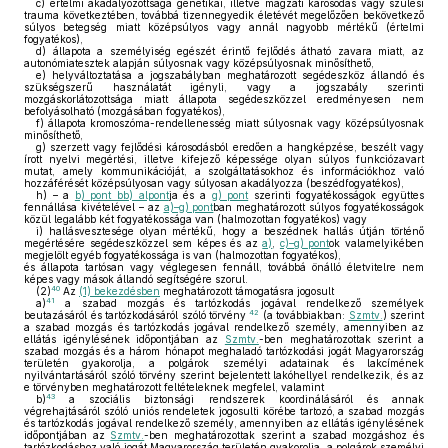
c)
értelmi akadályozottsága genetikai, illetve magzati károsodás vagy szülési
trauma következtében, továbbá tizennegyedik életévét megelőzően bekövetkező
súlyos betegség miatt középsúlyos vagy annál nagyobb mértékű (értelmi
fogyatékos),
d)
állapota a személyiség egészét érintő fejlődés átható zavara miatt, az
autonómiatesztek alapján súlyosnak vagy középsúlyosnak minősíthető,
e)
helyváltoztatása a jogszabályban meghatározott segédeszköz állandó és
szükségszerű használatát igényli, vagy a jogszabály szerinti
mozgáskorlátozottsága miatt állapota segédeszközzel eredményesen nem
befolyásolható (mozgásában fogyatékos),
f)
állapota kromoszóma-rendellenesség miatt súlyosnak vagy középsúlyosnak
minősíthető,
g)
szerzett vagy fejlődési károsodásból eredően a hangképzése, beszélt vagy
írott nyelvi megértési, illetve kifejező képessége olyan súlyos funkciózavart
mutat, amely kommunikációját, a szolgáltatásokhoz és információkhoz való
hozzáférését középsúlyosan vagy súlyosan akadályozza (beszédfogyatékos),
h)
– a
b) pont bb) alpont
ja és a
g) pont
szerinti fogyatékosságok együttes
fennállása kivételével – az
a)–g) pont
ban meghatározott súlyos fogyatékosságok
közül legalább két fogyatékossága van (halmozottan fogyatékos) vagy
i)
hallásvesztesége olyan mértékű, hogy a beszédnek hallás útján történő
megértésére segédeszközzel sem képes és az
a)
,
c)–g) pont
ok valamelyikében
megjelölt egyéb fogyatékossága is van (halmozottan fogyatékos),
és állapota tartósan vagy véglegesen fennáll, továbbá önálló életvitelre nem
képes vagy mások állandó segítségére szorul.
40
(2)
Az
(1) bekezdésben
meghatározott támogatásra jogosult
41
a)
a szabad mozgás és tartózkodás jogával rendelkező személyek
42
beutazásáról és tartózkodásáról szóló törvény
(a továbbiakban:
Szmtv.
) szerint
a szabad mozgás és tartózkodás jogával rendelkező személy, amennyiben az
ellátás igénylésének időpontjában az
Szmtv.
-ben meghatározottak szerint a
szabad mozgás és a három hónapot meghaladó tartózkodási jogát Magyarország
területén gyakorolja, a polgárok személyi adatainak és lakcímének
nyilvántartásáról szóló törvény szerint bejelentett lakóhellyel rendelkezik, és az
e törvényben meghatározott feltételeknek megfelel, valamint
43
b)
a szociális biztonsági rendszerek koordinálásáról és annak
végrehajtásáról szóló uniós rendeletek jogosulti körébe tartozó, a szabad mozgás
és tartózkodás jogával rendelkező személy, amennyiben az ellátás igénylésének
időpontjában az
Szmtv.
-ben meghatározottak szerint a szabad mozgáshoz és
tartózkodáshoz való jogát Magyarország területén gyakorolja, a polgárok személyi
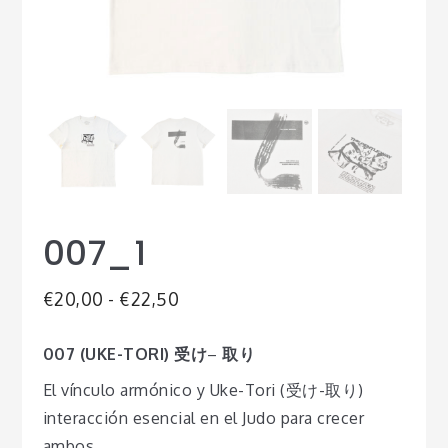
007_1
Rango
€
20,00
-
€
22,50
de
007
(UKE-TORI)
受け
–
取り
precios:
El vínculo armónico y Uke-Tori (受け-取り)
desde
interacción esencial en el Judo para crecer
€20,00
ambos.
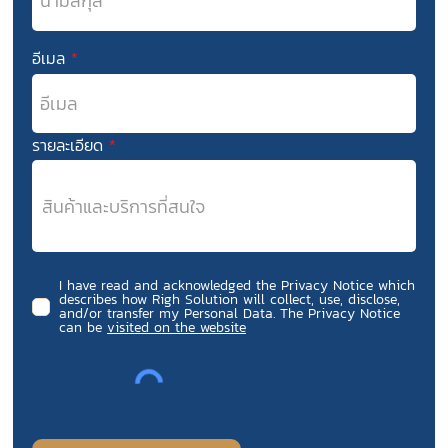
อีเมล
รายละเอียด
I have read and acknowledged the Privacy Notice which
describes how Righ Solution will collect, use, disclose,
and/or transfer my Personal Data. The Privacy Notice
can be
visited on the website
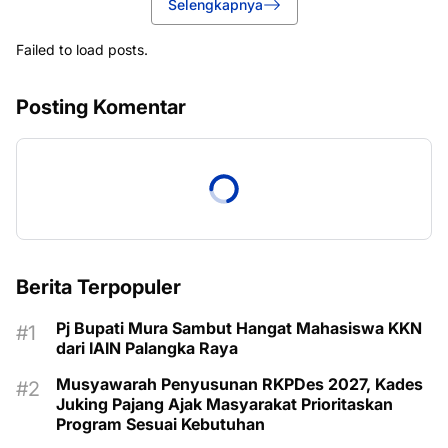
Selengkapnya
Failed to load posts.
Posting Komentar
Berita Terpopuler
Pj Bupati Mura Sambut Hangat Mahasiswa KKN
dari IAIN Palangka Raya
Musyawarah Penyusunan RKPDes 2027, Kades
Juking Pajang Ajak Masyarakat Prioritaskan
Program Sesuai Kebutuhan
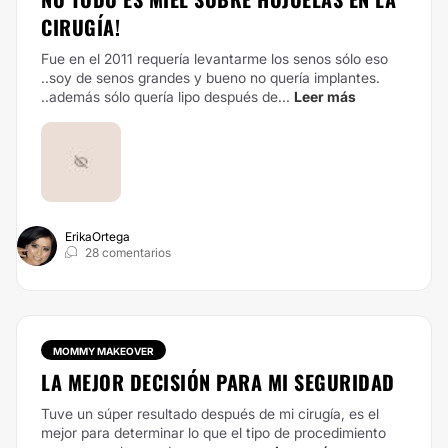
CIRUGÍA!
Fue en el 2011 requería levantarme los senos sólo eso
..soy de senos grandes y bueno no quería implantes.
..además sólo quería lipo después de...
Leer más
ErikaOrtega
28 comentarios
MOMMY MAKEOVER
LA MEJOR DECISIÓN PARA MI SEGURIDAD
Tuve un súper resultado después de mi cirugía, es el
mejor para determinar lo que el tipo de procedimiento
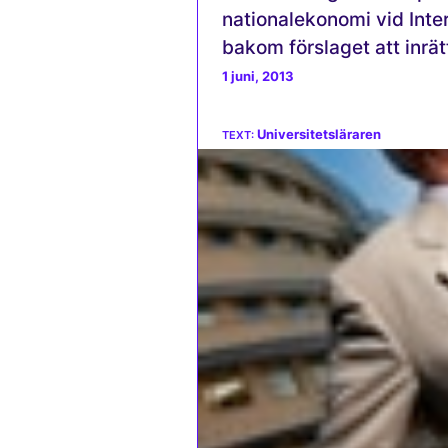
nationalekonomi vid Inte
bakom förslaget att inrät
1 juni, 2013
Universitetsläraren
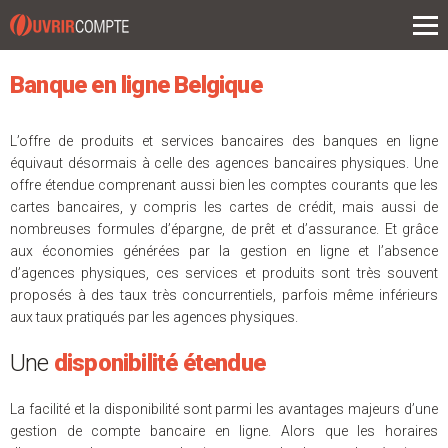
L'actu
ouvrir un compte
Banque en ligne Belgique
compte épargne
L’offre de produits et services bancaires des banques en ligne
prêts
équivaut désormais à celle des agences bancaires physiques. Une
offre étendue comprenant aussi bien les comptes courants que les
assurance
cartes bancaires, y compris les cartes de crédit, mais aussi de
placements
nombreuses formules d’épargne, de prêt et d’assurance. Et grâce
aux économies générées par la gestion en ligne et l’absence
d’agences physiques, ces services et produits sont très souvent
proposés à des taux très concurrentiels, parfois même inférieurs
aux taux pratiqués par les agences physiques.
Une
disponibilité étendue
La facilité et la disponibilité sont parmi les avantages majeurs d’une
gestion de compte bancaire en ligne. Alors que les horaires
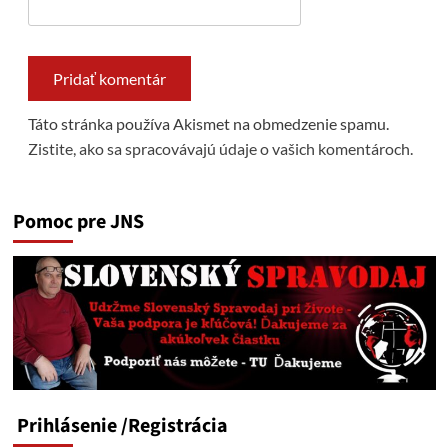
Táto stránka používa Akismet na obmedzenie spamu.
Zistite, ako sa spracovávajú údaje o vašich komentároch.
Pomoc pre JNS
Prihlásenie
/Registrácia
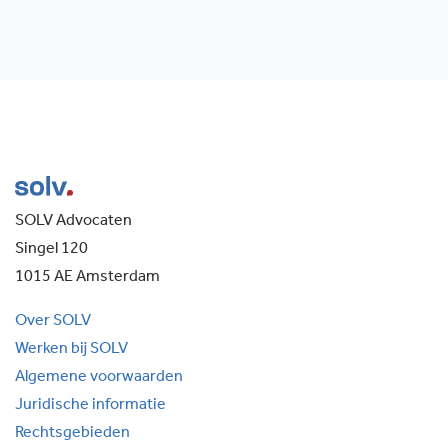
SOLV Advocaten
Singel 120
1015 AE Amsterdam
Over SOLV
Werken bij SOLV
Algemene voorwaarden
Juridische informatie
Rechtsgebieden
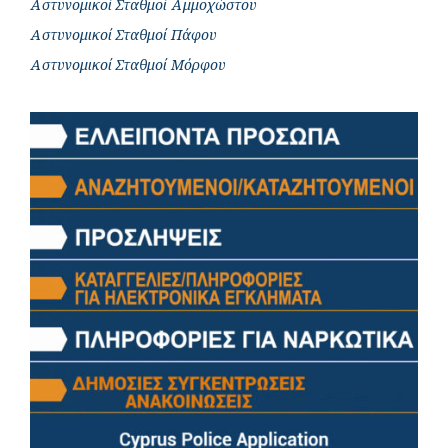
Αστυνομικοί Σταθμοί Αμμοχώστου
Αστυνομικοί Σταθμοί Πάφου
Αστυνομικοί Σταθμοί Μόρφου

_What you should do_: Set down every entry above verbatim, without pictures.

_Result of this task_:
c)
értelmi akadályozottsága genetikai, illetve magzati károsodás vagy szülési
trauma következtében, továbbá tizennegyedik életévét megelőzően bekövetkező
súlyos betegség miatt középsúlyos vagy annál nagyobb mértékű (értelmi
fogyatékos),
d)
állapota a személyiség egészét érintő fejlődés átható zavara miatt, az
autonómiatesztek alapján súlyosnak vagy középsúlyosnak minősíthető,
e)
helyváltoztatása a jogszabályban meghatározott segédeszköz állandó és
szükségszerű használatát igényli, vagy a jogszabály szerinti
mozgáskorlátozottsága miatt állapota segédeszközzel eredményesen nem
befolyásolható (mozgásában fogyatékos),
f)
állapota kromoszóma-rendellenesség miatt súlyosnak vagy középsúlyosnak
minősíthető,
g)
szerzett vagy fejlődési károsodásból eredően a hangképzése, beszélt vagy
írott nyelvi megértési, illetve kifejező képessége olyan súlyos funkciózavart
mutat, amely kommunikációját, a szolgáltatásokhoz és információkhoz való
hozzáférését középsúlyosan vagy súlyosan akadályozza (beszédfogyatékos),
h)
– a
b) pont bb) alpont
ja és a
g) pont
szerinti fogyatékosságok együttes
fennállása kivételével – az
a)–g) pont
ban meghatározott súlyos fogyatékosságok
közül legalább két fogyatékossága van (halmozottan fogyatékos) vagy
i)
hallásvesztesége olyan mértékű, hogy a beszédnek hallás útján történő
megértésére segédeszközzel sem képes és az
a)
,
c)–g) pont
ok valamelyikében
megjelölt egyéb fogyatékossága is van (halmozottan fogyatékos),
és állapota tartósan vagy véglegesen fennáll, továbbá önálló életvitelre nem
képes vagy mások állandó segítségére szorul.
40
(2)
Az
(1) bekezdésben
meghatározott támogatásra jogosult
41
a)
a szabad mozgás és tartózkodás jogával rendelkező személyek
42
beutazásáról és tartózkodásáról szóló törvény
(a továbbiakban:
Szmtv.
) szerint
a szabad mozgás és tartózkodás jogával rendelkező személy, amennyiben az
ellátás igénylésének időpontjában az
Szmtv.
-ben meghatározottak szerint a
szabad mozgás és a három hónapot meghaladó tartózkodási jogát Magyarország
területén gyakorolja, a polgárok személyi adatainak és lakcímének
nyilvántartásáról szóló törvény szerint bejelentett lakóhellyel rendelkezik, és az
e törvényben meghatározott feltételeknek megfelel, valamint
43
b)
a szociális biztonsági rendszerek koordinálásáról és annak
végrehajtásáról szóló uniós rendeletek jogosulti körébe tartozó, a szabad mozgás
és tartózkodás jogával rendelkező személy, amennyiben az ellátás igénylésének
időpontjában az
Szmtv.
-ben meghatározottak szerint a szabad mozgáshoz és
tartózkodáshoz való jogát Magyarország területén gyakorolja, a polgárok személyi
007_1
Rango
€
20,00
-
€
22,50
de
007
(UKE-TORI)
受け
–
取り
precios:
El vínculo armónico y Uke-Tori (受け-取り)
desde
interacción esencial en el Judo para crecer
€20,00
ambos.
อีเมล
รายละเอียด
I have read and acknowledged the Privacy Notice which
describes how Righ Solution will collect, use, disclose,
and/or transfer my Personal Data. The Privacy Notice
can be
visited on the website
Selengkapnya
Failed to load posts.
Posting Komentar
Berita Terpopuler
Pj Bupati Mura Sambut Hangat Mahasiswa KKN
dari IAIN Palangka Raya
Musyawarah Penyusunan RKPDes 2027, Kades
Juking Pajang Ajak Masyarakat Prioritaskan
Program Sesuai Kebutuhan
CIRUGÍA!
Fue en el 2011 requería levantarme los senos sólo eso
..soy de senos grandes y bueno no quería implantes.
..además sólo quería lipo después de...
Leer más
ErikaOrtega
28 comentarios
MOMMY MAKEOVER
LA MEJOR DECISIÓN PARA MI SEGURIDAD
Tuve un súper resultado después de mi cirugía, es el
mejor para determinar lo que el tipo de procedimiento
nationalekonomi vid Inte
bakom förslaget att inrät
1 juni, 2013
Universitetsläraren
L'actu
ouvrir un compte
Banque en ligne Belgique
compte épargne
L’offre de produits et services bancaires des banques en ligne
prêts
équivaut désormais à celle des agences bancaires physiques. Une
offre étendue comprenant aussi bien les comptes courants que les
assurance
cartes bancaires, y compris les cartes de crédit, mais aussi de
placements
nombreuses formules d’épargne, de prêt et d’assurance. Et grâce
aux économies générées par la gestion en ligne et l’absence
d’agences physiques, ces services et produits sont très souvent
proposés à des taux très concurrentiels, parfois même inférieurs
aux taux pratiqués par les agences physiques.
Une
disponibilité étendue
La facilité et la disponibilité sont parmi les avantages majeurs d’une
gestion de compte bancaire en ligne. Alors que les horaires
Táto stránka používa Akismet na obmedzenie spamu.
Zistite, ako sa spracovávajú údaje o vašich komentároch.
Pomoc pre JNS
Prihlásenie
/Registrácia
SOLV Advocaten
Singel 120
1015 AE Amsterdam
Over SOLV
Werken bij SOLV
Algemene voorwaarden
Juridische informatie
Rechtsgebieden
Αστυνομικοί Σταθμοί Αμμοχώστου
Αστυνομικοί Σταθμοί Πάφου
Αστυνομικοί Σταθμοί Μόρφου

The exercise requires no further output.